(Beginning of Data excerpts)

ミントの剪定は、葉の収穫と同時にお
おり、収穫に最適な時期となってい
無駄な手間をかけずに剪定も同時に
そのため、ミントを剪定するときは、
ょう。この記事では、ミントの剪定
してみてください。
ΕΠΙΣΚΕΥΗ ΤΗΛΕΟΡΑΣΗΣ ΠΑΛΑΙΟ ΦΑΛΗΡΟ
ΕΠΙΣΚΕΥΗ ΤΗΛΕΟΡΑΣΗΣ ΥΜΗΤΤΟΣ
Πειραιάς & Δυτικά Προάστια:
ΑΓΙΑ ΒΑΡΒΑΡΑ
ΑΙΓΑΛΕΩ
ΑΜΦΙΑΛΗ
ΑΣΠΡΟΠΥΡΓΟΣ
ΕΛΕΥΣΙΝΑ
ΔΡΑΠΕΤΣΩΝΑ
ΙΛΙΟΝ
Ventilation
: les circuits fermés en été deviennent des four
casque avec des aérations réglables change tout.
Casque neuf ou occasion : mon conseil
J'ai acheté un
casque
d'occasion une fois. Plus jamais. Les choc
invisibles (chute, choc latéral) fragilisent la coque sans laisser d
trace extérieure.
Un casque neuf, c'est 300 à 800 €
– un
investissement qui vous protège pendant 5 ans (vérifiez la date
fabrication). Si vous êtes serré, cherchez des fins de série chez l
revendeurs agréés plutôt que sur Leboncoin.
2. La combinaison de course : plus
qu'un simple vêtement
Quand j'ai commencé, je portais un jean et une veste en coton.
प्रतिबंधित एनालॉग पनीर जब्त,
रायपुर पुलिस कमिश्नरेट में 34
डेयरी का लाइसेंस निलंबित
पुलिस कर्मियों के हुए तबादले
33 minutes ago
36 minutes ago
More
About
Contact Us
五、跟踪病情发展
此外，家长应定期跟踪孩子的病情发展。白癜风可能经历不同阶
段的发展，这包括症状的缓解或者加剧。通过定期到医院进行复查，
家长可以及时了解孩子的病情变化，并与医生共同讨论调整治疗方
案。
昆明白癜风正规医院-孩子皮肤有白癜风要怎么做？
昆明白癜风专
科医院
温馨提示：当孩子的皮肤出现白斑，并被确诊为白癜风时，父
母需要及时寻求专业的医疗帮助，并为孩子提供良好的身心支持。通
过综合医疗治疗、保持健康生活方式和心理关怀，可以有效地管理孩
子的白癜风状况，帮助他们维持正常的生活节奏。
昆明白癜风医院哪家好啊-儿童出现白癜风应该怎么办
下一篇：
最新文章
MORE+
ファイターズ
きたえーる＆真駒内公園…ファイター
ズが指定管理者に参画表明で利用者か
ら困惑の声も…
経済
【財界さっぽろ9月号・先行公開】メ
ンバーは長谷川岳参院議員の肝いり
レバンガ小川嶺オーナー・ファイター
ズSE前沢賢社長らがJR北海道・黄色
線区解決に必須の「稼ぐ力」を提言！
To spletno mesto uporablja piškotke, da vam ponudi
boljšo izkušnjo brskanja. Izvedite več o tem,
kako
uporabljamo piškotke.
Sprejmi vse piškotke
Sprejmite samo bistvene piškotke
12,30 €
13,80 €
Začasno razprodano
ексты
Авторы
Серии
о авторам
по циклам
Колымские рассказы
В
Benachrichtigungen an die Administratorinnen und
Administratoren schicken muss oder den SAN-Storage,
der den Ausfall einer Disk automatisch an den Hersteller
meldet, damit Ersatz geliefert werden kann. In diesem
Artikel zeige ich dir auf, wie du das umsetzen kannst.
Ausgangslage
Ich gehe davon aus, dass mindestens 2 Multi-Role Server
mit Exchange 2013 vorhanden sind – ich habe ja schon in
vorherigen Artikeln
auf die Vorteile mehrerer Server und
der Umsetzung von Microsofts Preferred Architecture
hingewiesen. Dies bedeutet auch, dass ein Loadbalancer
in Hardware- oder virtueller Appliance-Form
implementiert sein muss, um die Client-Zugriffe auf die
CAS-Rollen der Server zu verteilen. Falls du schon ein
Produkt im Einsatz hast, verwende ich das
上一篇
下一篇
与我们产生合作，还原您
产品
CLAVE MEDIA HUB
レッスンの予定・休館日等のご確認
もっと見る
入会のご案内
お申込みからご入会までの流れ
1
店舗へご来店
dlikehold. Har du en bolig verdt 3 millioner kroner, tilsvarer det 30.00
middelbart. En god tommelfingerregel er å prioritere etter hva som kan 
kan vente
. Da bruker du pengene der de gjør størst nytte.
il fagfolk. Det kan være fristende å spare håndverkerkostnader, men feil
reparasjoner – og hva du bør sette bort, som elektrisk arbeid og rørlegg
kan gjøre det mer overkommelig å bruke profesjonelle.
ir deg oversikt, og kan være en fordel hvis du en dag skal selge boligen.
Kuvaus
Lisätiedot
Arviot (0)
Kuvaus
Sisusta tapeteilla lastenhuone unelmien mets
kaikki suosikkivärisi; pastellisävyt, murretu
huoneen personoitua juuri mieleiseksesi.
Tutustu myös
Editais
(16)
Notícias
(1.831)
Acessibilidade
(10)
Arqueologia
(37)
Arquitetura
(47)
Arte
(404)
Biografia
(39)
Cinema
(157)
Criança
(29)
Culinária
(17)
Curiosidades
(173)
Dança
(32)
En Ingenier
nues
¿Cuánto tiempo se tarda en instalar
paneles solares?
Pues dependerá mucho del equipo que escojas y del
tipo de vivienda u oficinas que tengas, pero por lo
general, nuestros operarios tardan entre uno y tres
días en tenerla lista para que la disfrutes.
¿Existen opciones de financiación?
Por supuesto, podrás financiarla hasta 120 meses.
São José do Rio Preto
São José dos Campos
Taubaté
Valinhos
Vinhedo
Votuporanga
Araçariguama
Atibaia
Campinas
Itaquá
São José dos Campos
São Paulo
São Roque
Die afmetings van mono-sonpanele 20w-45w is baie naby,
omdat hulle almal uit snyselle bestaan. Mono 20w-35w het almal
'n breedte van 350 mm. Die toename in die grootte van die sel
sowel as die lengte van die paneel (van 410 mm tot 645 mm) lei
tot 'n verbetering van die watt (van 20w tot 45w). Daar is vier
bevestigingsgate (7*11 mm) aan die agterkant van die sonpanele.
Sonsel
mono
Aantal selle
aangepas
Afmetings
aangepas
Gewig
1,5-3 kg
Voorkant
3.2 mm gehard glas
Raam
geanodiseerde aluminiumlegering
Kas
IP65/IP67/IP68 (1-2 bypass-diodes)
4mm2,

(End of Data excerpts)

What the task requires =
Each record must be transcribed word for word.

Answer below =
ミントの剪定は、葉の収穫と同時にお
おり、収穫に最適な時期となってい
無駄な手間をかけずに剪定も同時に
そのため、ミントを剪定するときは、
ょう。この記事では、ミントの剪定
してみてください。
ΕΠΙΣΚΕΥΗ ΤΗΛΕΟΡΑΣΗΣ ΠΑΛΑΙΟ ΦΑΛΗΡΟ
ΕΠΙΣΚΕΥΗ ΤΗΛΕΟΡΑΣΗΣ ΥΜΗΤΤΟΣ
Πειραιάς & Δυτικά Προάστια:
ΑΓΙΑ ΒΑΡΒΑΡΑ
ΑΙΓΑΛΕΩ
ΑΜΦΙΑΛΗ
ΑΣΠΡΟΠΥΡΓΟΣ
ΕΛΕΥΣΙΝΑ
ΔΡΑΠΕΤΣΩΝΑ
ΙΛΙΟΝ
Ventilation
: les circuits fermés en été deviennent des four
casque avec des aérations réglables change tout.
Casque neuf ou occasion : mon conseil
J'ai acheté un
casque
d'occasion une fois. Plus jamais. Les choc
invisibles (chute, choc latéral) fragilisent la coque sans laisser d
trace extérieure.
Un casque neuf, c'est 300 à 800 €
– un
investissement qui vous protège pendant 5 ans (vérifiez la date
fabrication). Si vous êtes serré, cherchez des fins de série chez l
revendeurs agréés plutôt que sur Leboncoin.
2. La combinaison de course : plus
qu'un simple vêtement
Quand j'ai commencé, je portais un jean et une veste en coton.
प्रतिबंधित एनालॉग पनीर जब्त,
रायपुर पुलिस कमिश्नरेट में 34
डेयरी का लाइसेंस निलंबित
पुलिस कर्मियों के हुए तबादले
33 minutes ago
36 minutes ago
More
About
Contact Us
五、跟踪病情发展
此外，家长应定期跟踪孩子的病情发展。白癜风可能经历不同阶
段的发展，这包括症状的缓解或者加剧。通过定期到医院进行复查，
家长可以及时了解孩子的病情变化，并与医生共同讨论调整治疗方
案。
昆明白癜风正规医院-孩子皮肤有白癜风要怎么做？
昆明白癜风专
科医院
温馨提示：当孩子的皮肤出现白斑，并被确诊为白癜风时，父
母需要及时寻求专业的医疗帮助，并为孩子提供良好的身心支持。通
过综合医疗治疗、保持健康生活方式和心理关怀，可以有效地管理孩
子的白癜风状况，帮助他们维持正常的生活节奏。
昆明白癜风医院哪家好啊-儿童出现白癜风应该怎么办
下一篇：
最新文章
MORE+
ファイターズ
きたえーる＆真駒内公園…ファイター
ズが指定管理者に参画表明で利用者か
ら困惑の声も…
経済
【財界さっぽろ9月号・先行公開】メ
ンバーは長谷川岳参院議員の肝いり
レバンガ小川嶺オーナー・ファイター
ズSE前沢賢社長らがJR北海道・黄色
線区解決に必須の「稼ぐ力」を提言！
To spletno mesto uporablja piškotke, da vam ponudi
boljšo izkušnjo brskanja. Izvedite več o tem,
kako
uporabljamo piškotke.
Sprejmi vse piškotke
Sprejmite samo bistvene piškotke
12,30 €
13,80 €
Začasno razprodano
ексты
Авторы
Серии
о авторам
по циклам
Колымские рассказы
В
Benachrichtigungen an die Administratorinnen und
Administratoren schicken muss oder den SAN-Storage,
der den Ausfall einer Disk automatisch an den Hersteller
meldet, damit Ersatz geliefert werden kann. In diesem
Artikel zeige ich dir auf, wie du das umsetzen kannst.
Ausgangslage
Ich gehe davon aus, dass mindestens 2 Multi-Role Server
mit Exchange 2013 vorhanden sind – ich habe ja schon in
vorherigen Artikeln
auf die Vorteile mehrerer Server und
der Umsetzung von Microsofts Preferred Architecture
hingewiesen. Dies bedeutet auch, dass ein Loadbalancer
in Hardware- oder virtueller Appliance-Form
implementiert sein muss, um die Client-Zugriffe auf die
CAS-Rollen der Server zu verteilen. Falls du schon ein
Produkt im Einsatz hast, verwende ich das
上一篇
下一篇
与我们产生合作，还原您
产品
CLAVE MEDIA HUB
レッスンの予定・休館日等のご確認
もっと見る
入会のご案内
お申込みからご入会までの流れ
1
店舗へご来店
dlikehold. Har du en bolig verdt 3 millioner kroner, tilsvarer det 30.00
middelbart. En god tommelfingerregel er å prioritere etter hva som kan 
kan vente
. Da bruker du pengene der de gjør størst nytte.
il fagfolk. Det kan være fristende å spare håndverkerkostnader, men feil
reparasjoner – og hva du bør sette bort, som elektrisk arbeid og rørlegg
kan gjøre det mer overkommelig å bruke profesjonelle.
ir deg oversikt, og kan være en fordel hvis du en dag skal selge boligen.
Kuvaus
Lisätiedot
Arviot (0)
Kuvaus
Sisusta tapeteilla lastenhuone unelmien mets
kaikki suosikkivärisi; pastellisävyt, murretu
huoneen personoitua juuri mieleiseksesi.
Tutustu myös
Editais
(16)
Notícias
(1.831)
Acessibilidade
(10)
Arqueologia
(37)
Arquitetura
(47)
Arte
(404)
Biografia
(39)
Cinema
(157)
Criança
(29)
Culinária
(17)
Curiosidades
(173)
Dança
(32)
En Ingenier
nues
¿Cuánto tiempo se tarda en instalar
paneles solares?
Pues dependerá mucho del equipo que escojas y del
tipo de vivienda u oficinas que tengas, pero por lo
general, nuestros operarios tardan entre uno y tres
días en tenerla lista para que la disfrutes.
¿Existen opciones de financiación?
Por supuesto, podrás financiarla hasta 120 meses.
São José do Rio Preto
São José dos Campos
Taubaté
Valinhos
Vinhedo
Votuporanga
Araçariguama
Atibaia
Campinas
Itaquá
São José dos Campos
São Paulo
São Roque
Die afmetings van mono-sonpanele 20w-45w is baie naby,
omdat hulle almal uit snyselle bestaan. Mono 20w-35w het almal
'n breedte van 350 mm. Die toename in die grootte van die sel
sowel as die lengte van die paneel (van 410 mm tot 645 mm) lei
tot 'n verbetering van die watt (van 20w tot 45w). Daar is vier
bevestigingsgate (7*11 mm) aan die agterkant van die sonpanele.
Sonsel
mono
Aantal selle
aangepas
Afmetings
aangepas
Gewig
1,5-3 kg
Voorkant
3.2 mm gehard glas
Raam
geanodiseerde aluminiumlegering
Kas
IP65/IP67/IP68 (1-2 bypass-diodes)
4mm2,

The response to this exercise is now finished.